Vi un documental muy bueno (como todos) en el que se narraba la vida rastrera y pirata de los Conejillos y conejillas del Tiramisú, que es un poblado de por ahí, del Amazona, más o menos, unos kilómetros al norte o unos kilómetros al sur. Da lo mismo. El caso es que, estos conejillos, color café algunos, color hueso otros, viven escondidos casi todo el día y la noche, y son los más atrevidos, los que por así decirlo son los más valentones, los que se creen que todo el monte es orégano, y, por lo tanto, los que presumen de tener el campo que husmean controlado y salen, sin tener en cuenta los peligros de la selva, de las madrigueras para comer y llevar, sigilosamente, la manducatoria a los otros, que tranquilamente permanecen ocultos esperando que estos les lleven las riquezas, que hagan el trabajo arriesgado, que en este caso es alimento y no coches de lujos ni casas en la Moraleja ni comisiones.
Así, los conejillos y conejillas que se arriesgaban, un buen día se ven sorprendidos por un zorro, o una zorra, no especificaron el sexo, y salieron espantados para ocultarse en sus guaridas. A esto que me entero que, lo que hacían estos valientes conejillos era robarle el alimento a los zorros, hasta que uno de ellos, hasta las protuberancias del tema, se percata del asunto y se dice, para sus adentros, aquí se va a mear la perra como yo atrinque un puto cuy. Y así fue. La primera vez no logró el zorro alcanzar ningún cobayo, pero a la segunda, sí. Correteó a dos de estos animalillos color café, los zarandeó, los estrelló contra un árbol cercano y los degolló con su colmillo afilado. Al carajo con los conejillos. Ya no se comen más mis provisiones, se debió decir el zorro, de pelambre canelo y estirado, con un rabo largo encima del buje y un hocico poco amistoso. De súbito, la cámara toma una imagen de los otros, de los que no salían ni pa dios de la cueva, y sus ojos brillaban, no de miedo, sino de astucia, pues al poco, uno de estos caradura, incitó a otro convecino a que saliera de la guarida para trincar algo para comer mientras el zorro vapuleaba a los villanos de turno. Y así, entre tiras y afloja, unos se llevaban las hostias y otros resistían desternillándose de la risa. Y resulta que, viendo aquel gesto canallesco de los conejillos, me acordé de la crisis macroeconómica que algunos ex – ediles de Marbella están padeciendo. Y se preguntarán ustedes qué leches tienen que ver los conejillos estos con los presuntos mangantes.
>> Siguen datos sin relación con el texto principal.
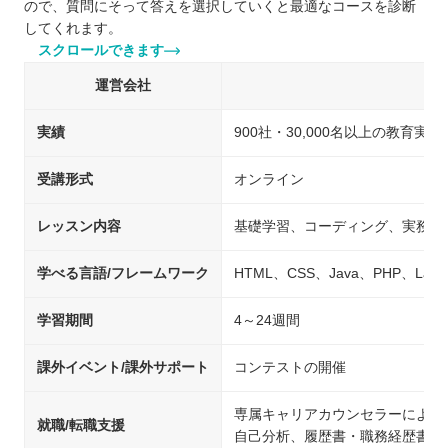
ので、質問にそって答えを選択していくと最適なコースを診断
してくれます。
スクロールできます
運営会社
キ
実績
900社・30,000名以上の教育実績
受講形式
オンライン
レッスン内容
基礎学習、コーディング、実務を
学べる言語/フレームワーク
HTML、CSS、Java、PHP、Laravel
学習期間
4～24週間
課外イベント/課外サポート
コンテストの開催
専属キャリアカウンセラーによる
就職/転職支援
自己分析、履歴書・職務経歴書の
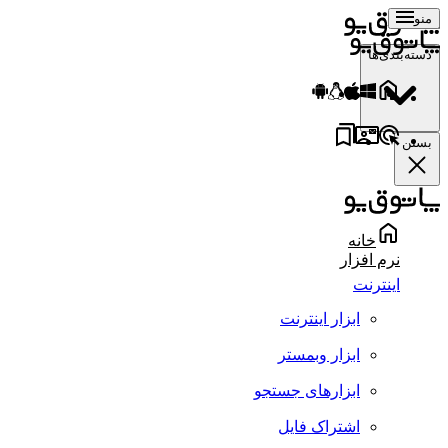
منو
دسته‌بندی‌ها
بستن
خانه
نرم افزار
اینترنت
ابزار اینترنت
ابزار وبمستر
ابزارهای جستجو
اشتراک فایل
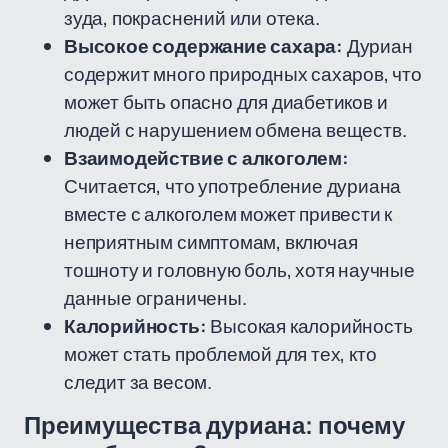
зуда, покраснений или отека.
Высокое содержание сахара:
Дуриан
содержит много природных сахаров, что
может быть опасно для диабетиков и
людей с нарушением обмена веществ.
Взаимодействие с алкоголем:
Считается, что употребление дуриана
вместе с алкоголем может привести к
неприятным симптомам, включая
тошноту и головную боль, хотя научные
данные ограничены.
Калорийность:
Высокая калорийность
может стать проблемой для тех, кто
следит за весом.
Преимущества дуриана: почему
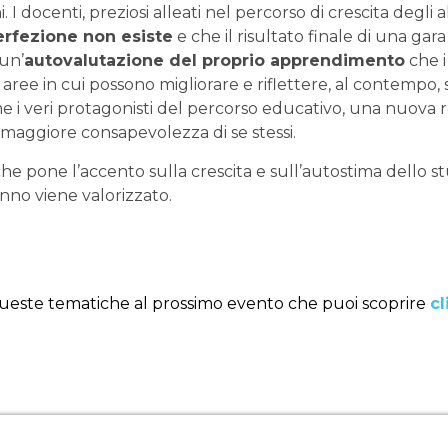
 I docenti, preziosi alleati nel percorso di crescita degli
erfezione non esiste
e che il risultato finale di una gar
 un’
autovalutazione del proprio apprendimento
che i
 aree in cui possono migliorare e riflettere, al contempo, su
 i veri protagonisti del percorso educativo, una nuova r
maggiore consapevolezza di se stessi.
e pone l’accento sulla crescita e sull’autostima dello 
unno viene valorizzato.
este tematiche al prossimo evento che puoi scoprire
cl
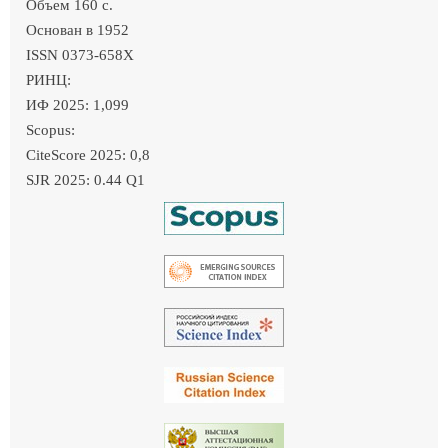
Объем 160 c.
Основан в 1952
ISSN 0373-658X
РИНЦ:
ИФ 2025: 1,099
Scopus:
CiteScore 2025: 0,8
SJR 2025: 0.44 Q1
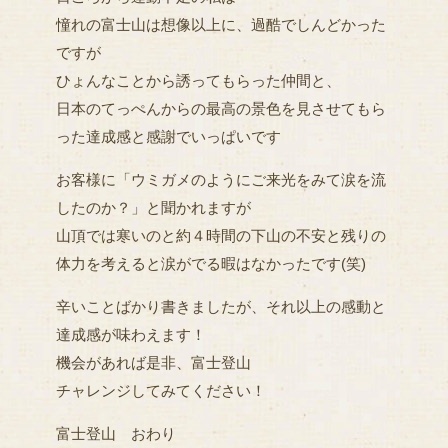
憧れの富士山は想像以上に、過酷でしんどかった
ですが
ひょんなことから誘ってもらった仲間と、
日本のてっぺんからの最高の景色を見させてもら
った達成感と感謝でいっぱいです
お客様に「ウミガメのようにご来光をみて涙を流
したのか？」と聞かれますが
山頂では寒いのと約４時間の下山の不安と残りの
体力を考えると涙がでる暇はなかったです(笑)
辛いことばかり書きましたが、それ以上の感動と
達成感が味わえます！
機会があれば是非、富士登山
チャレンジしてみてください！
富士登山 おわり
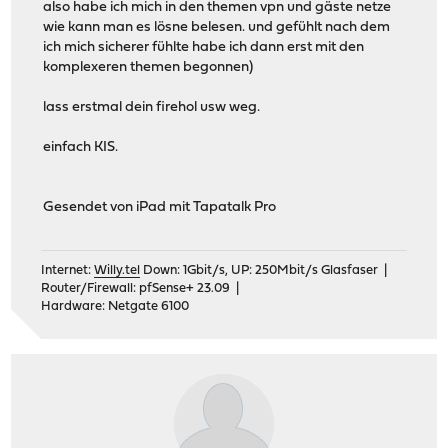
also habe ich mich in den themen vpn und gäste netze
wie kann man es lösne belesen. und gefühlt nach dem
ich mich sicherer fühlte habe ich dann erst mit den
komplexeren themen begonnen)
lass erstmal dein firehol usw weg.
einfach KIS.
Gesendet von iPad mit Tapatalk Pro
Internet:
Willy.tel
Down: 1Gbit/s, UP: 250Mbit/s Glasfaser |
Router/Firewall: pfSense+ 23.09 |
Hardware: Netgate 6100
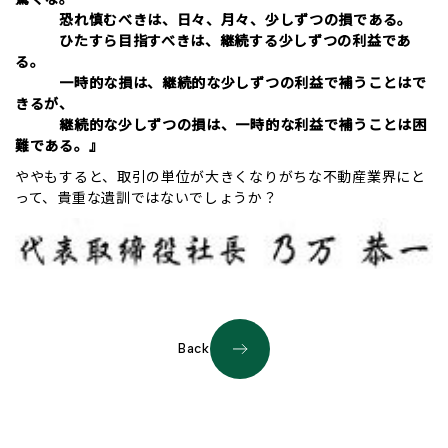
恐れ慎むべきは、日々、月々、少しずつの損である。
ひたすら目指すべきは、継続する少しずつの利益であ
る。
一時的な損は、継続的な少しずつの利益で補うことはで
きるが、
継続的な少しずつの損は、一時的な利益で補うことは困
難である。』
ややもすると、取引の単位が大きくなりがちな不動産業界にと
って、貴重な遺訓ではないでしょうか？
Back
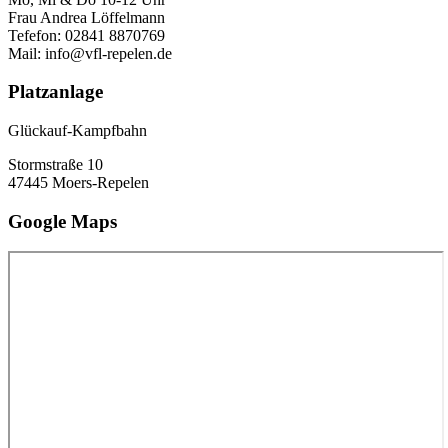
Frau Andrea Löffelmann
Tefefon: 02841 8870769
Mail: info@vfl-repelen.de
Platzanlage
Glückauf-Kampfbahn
Stormstraße 10
47445 Moers-Repelen
Google Maps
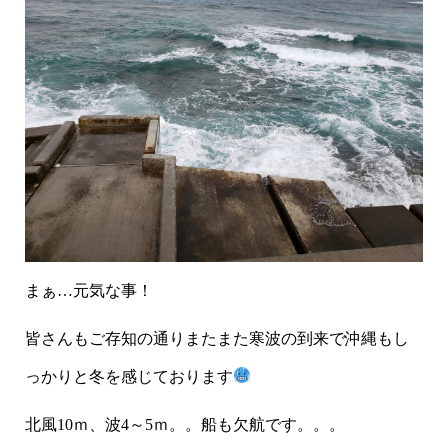
まぁ…元気な事！
皆さんもご存知の通りまたまた寒波の到来で沖縄もし
っかりと冬を感じております
北風10ｍ、波4～5ｍ。。船も欠航です。。。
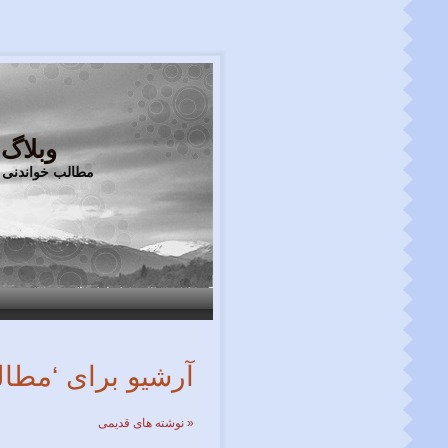
وبلاگ
مطالب خواندنی 
آرشیو برای ‘مطال
« نوشته های قدیمی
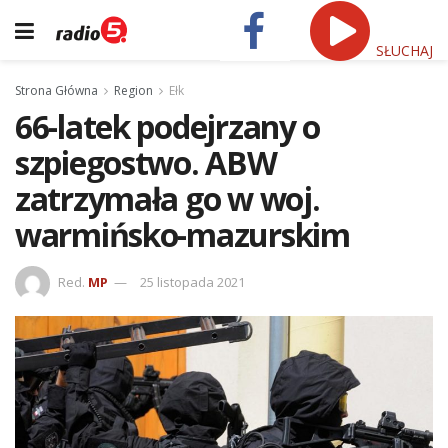
SŁUCHAJ
Strona Główna
Region
Ełk
66-latek podejrzany o
szpiegostwo. ABW
zatrzymała go w woj.
warmińsko-mazurskim
Red.
MP
25 listopada 2021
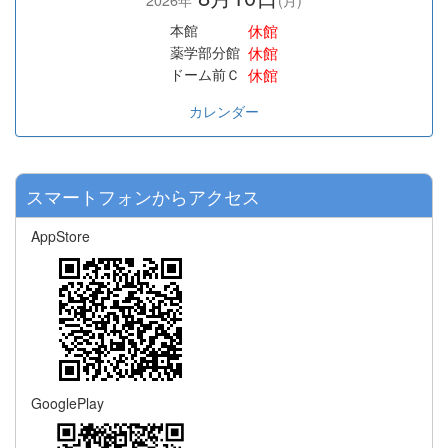
休館
本館
休館
薬学部分館
休館
ドーム前Ｃ
カレンダー
スマートフォンからアクセス
AppStore
GooglePlay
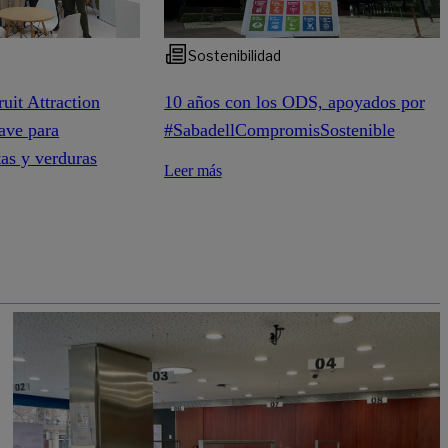
Sostenibilidad
10 años con los ODS, apoyados por
ruit Attraction
#SabadellCompromisSostenible
ave para
tas y verduras
Leer más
En Marbella, como en la comunidad conejera, se están llevando los palos, como todos sabemos, los catetos, los que una vez salieron de sus pueblos (porque ninguno es de allí) para enriquecerse y enriquecer a otros a costa del ladrillo, del alimento que engorda las cuentas corrientes de Suiza, mientras los avispados se ocultan tras los muros infranqueables de las empresas que endiñaron las comisiones para que éstos, los catetos, les permitiese crear fortunas cósmicas vendiendo pisos, chales y parcelas o apartamentos y luego darse el piro dejando a los necios apañándoselas con los zorros que ahora le piden cuenta. De momento, observé también en el documental, aquellos conejillos que nunca salían de sus guaridas se mudaron de territorio, y fue entonces cuando crearon otra panda de palurdos que les proporcionase alimentos. Así, pasaron los días y, cuando llegó el tiempo del cortejo, los cojillos villanos, los que robaban, se van de parranda y conocen hembras. Pero uno de aquellos conejillos egoístas, conoce a una hembra de pelambre raro, distinto al de ellos, y se dice, como quien no quiere la cosa, ésta me jubila a mí. Luego del cortejo, el cobaya mangante le dice a la coneja que le atesore alimentos, y, miren por donde, llega otro zorro, ¿y saben con quién se lía a palos? ¡Exacto! Con la coneja, mientras su conejo platónico se desvanece en el olvido de la trinchera enemiga, sin comer, sin llevar alimentos y, casi, hasta sin aliento. Luego, el narrador del documental dijo algo así como que la naturaleza es sabia, pero lo que no especificó es a qué naturaleza hacía referencia, si a la animal o a la humana. Ahí me embargó la duda, que no la cuenta corriente.